• [Problem description] Wherever "суммы" occurs in the entries, copy the line that holds it.

[Opening Data records section]

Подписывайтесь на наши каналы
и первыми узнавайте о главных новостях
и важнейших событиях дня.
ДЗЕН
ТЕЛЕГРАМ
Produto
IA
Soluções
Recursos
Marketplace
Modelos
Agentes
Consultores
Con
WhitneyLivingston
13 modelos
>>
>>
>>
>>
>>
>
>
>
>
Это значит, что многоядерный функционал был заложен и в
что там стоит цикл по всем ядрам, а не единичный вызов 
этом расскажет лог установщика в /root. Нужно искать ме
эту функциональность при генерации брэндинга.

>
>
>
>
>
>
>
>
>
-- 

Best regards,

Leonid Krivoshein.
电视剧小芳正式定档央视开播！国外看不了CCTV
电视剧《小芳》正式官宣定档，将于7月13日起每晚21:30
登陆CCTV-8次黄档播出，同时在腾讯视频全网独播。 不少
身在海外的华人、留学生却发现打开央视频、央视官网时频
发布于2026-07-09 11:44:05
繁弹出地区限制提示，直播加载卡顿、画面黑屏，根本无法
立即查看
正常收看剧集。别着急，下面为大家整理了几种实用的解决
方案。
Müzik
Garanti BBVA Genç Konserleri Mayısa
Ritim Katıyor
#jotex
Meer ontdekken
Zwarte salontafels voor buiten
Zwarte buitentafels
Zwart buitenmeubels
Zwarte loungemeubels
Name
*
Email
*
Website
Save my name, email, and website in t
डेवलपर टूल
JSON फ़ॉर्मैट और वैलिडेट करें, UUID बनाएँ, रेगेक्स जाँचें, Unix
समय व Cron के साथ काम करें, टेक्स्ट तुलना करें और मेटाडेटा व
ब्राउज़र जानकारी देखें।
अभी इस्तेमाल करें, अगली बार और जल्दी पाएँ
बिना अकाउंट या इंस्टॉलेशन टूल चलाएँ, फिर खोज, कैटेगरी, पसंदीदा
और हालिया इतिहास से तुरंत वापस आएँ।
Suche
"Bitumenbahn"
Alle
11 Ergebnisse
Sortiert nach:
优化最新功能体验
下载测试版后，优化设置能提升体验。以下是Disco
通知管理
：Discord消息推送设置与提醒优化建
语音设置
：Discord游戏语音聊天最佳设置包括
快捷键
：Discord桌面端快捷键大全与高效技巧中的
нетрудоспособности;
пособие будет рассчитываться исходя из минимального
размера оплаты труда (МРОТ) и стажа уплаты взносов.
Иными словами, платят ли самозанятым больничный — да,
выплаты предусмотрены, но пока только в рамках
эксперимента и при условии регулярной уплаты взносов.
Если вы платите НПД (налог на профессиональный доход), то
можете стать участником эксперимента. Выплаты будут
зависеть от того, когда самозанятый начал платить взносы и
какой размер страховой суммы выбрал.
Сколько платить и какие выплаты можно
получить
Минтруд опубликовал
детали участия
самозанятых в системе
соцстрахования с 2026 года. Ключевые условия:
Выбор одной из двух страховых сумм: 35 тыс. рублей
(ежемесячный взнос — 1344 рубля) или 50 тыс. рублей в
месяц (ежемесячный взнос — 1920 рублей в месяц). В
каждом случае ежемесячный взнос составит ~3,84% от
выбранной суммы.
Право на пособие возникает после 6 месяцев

[Closing Data records section]
[Opening Data records section]

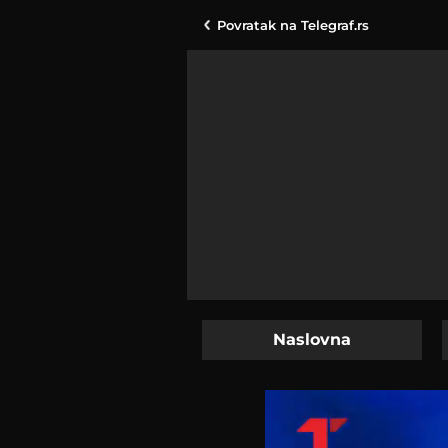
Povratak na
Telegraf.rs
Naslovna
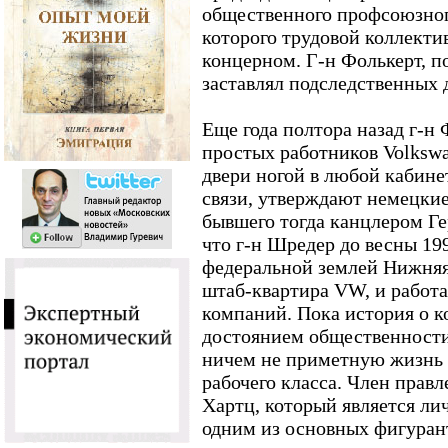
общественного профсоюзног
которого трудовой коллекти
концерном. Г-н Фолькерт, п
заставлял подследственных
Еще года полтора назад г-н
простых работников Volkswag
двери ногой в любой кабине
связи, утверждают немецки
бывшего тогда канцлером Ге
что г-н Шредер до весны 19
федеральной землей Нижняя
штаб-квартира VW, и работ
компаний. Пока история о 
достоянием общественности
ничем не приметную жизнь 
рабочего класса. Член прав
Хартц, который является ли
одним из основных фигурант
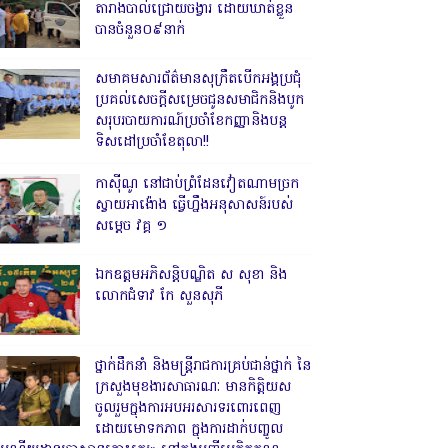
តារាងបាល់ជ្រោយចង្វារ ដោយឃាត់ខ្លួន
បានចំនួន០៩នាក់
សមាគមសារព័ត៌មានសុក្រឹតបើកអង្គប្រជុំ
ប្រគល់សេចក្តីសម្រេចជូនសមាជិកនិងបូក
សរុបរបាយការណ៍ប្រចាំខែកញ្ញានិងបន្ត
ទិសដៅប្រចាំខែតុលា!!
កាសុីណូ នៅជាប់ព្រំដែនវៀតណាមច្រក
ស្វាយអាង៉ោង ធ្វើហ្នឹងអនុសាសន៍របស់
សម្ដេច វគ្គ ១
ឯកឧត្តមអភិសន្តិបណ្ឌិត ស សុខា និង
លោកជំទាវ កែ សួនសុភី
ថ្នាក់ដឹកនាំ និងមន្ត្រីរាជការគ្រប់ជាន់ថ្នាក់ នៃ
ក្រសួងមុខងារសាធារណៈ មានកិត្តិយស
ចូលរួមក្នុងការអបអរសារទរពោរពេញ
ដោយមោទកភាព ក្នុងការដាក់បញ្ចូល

[Closing Data records section]
[Opening Data records section]

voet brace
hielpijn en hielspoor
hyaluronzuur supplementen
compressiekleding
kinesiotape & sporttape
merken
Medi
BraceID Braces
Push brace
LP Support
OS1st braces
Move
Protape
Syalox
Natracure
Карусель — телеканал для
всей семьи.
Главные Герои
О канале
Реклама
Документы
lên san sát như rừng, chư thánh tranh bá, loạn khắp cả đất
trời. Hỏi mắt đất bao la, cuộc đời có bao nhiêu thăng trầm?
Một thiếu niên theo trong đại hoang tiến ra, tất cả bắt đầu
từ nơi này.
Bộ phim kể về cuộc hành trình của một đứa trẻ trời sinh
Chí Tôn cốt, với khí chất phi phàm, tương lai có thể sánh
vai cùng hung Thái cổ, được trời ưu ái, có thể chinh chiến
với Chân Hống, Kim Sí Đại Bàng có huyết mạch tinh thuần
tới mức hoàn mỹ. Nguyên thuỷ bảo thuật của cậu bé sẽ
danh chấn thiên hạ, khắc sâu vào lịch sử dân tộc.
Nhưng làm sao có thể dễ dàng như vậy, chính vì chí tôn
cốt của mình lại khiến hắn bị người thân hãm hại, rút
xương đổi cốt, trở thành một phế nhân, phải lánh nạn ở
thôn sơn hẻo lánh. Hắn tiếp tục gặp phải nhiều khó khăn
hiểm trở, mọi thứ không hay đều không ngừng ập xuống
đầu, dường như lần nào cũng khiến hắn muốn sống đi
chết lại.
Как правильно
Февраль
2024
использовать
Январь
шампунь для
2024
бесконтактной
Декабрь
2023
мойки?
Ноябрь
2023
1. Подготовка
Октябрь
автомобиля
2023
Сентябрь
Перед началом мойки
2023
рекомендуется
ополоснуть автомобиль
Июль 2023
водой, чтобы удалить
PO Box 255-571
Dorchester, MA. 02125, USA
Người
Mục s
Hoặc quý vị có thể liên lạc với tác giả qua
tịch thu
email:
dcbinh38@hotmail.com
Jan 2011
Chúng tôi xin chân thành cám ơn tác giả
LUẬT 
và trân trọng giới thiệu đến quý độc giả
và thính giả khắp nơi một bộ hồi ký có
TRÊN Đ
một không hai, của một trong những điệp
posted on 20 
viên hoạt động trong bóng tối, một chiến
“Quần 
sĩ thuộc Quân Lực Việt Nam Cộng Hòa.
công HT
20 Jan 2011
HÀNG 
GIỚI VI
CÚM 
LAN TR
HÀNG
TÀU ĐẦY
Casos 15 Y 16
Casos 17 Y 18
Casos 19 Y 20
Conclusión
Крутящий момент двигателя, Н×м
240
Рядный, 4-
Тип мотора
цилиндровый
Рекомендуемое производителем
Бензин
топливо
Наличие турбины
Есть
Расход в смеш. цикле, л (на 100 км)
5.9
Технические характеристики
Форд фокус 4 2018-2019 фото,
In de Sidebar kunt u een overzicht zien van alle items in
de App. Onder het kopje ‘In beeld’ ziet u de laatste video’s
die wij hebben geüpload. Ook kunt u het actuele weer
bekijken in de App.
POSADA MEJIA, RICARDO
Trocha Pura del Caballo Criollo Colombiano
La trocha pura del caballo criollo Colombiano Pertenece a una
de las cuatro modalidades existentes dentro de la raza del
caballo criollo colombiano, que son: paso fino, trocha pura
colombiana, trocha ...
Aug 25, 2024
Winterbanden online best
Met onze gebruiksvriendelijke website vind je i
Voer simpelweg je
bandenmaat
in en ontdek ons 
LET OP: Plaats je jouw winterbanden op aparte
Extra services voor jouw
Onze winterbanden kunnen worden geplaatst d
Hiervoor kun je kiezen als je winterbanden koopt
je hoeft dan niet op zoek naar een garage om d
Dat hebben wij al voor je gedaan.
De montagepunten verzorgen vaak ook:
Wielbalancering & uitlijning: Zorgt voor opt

[Closing Data records section]

• [Solution to this exercise]
какой размер страховой суммы выбрал.
выбранной суммы.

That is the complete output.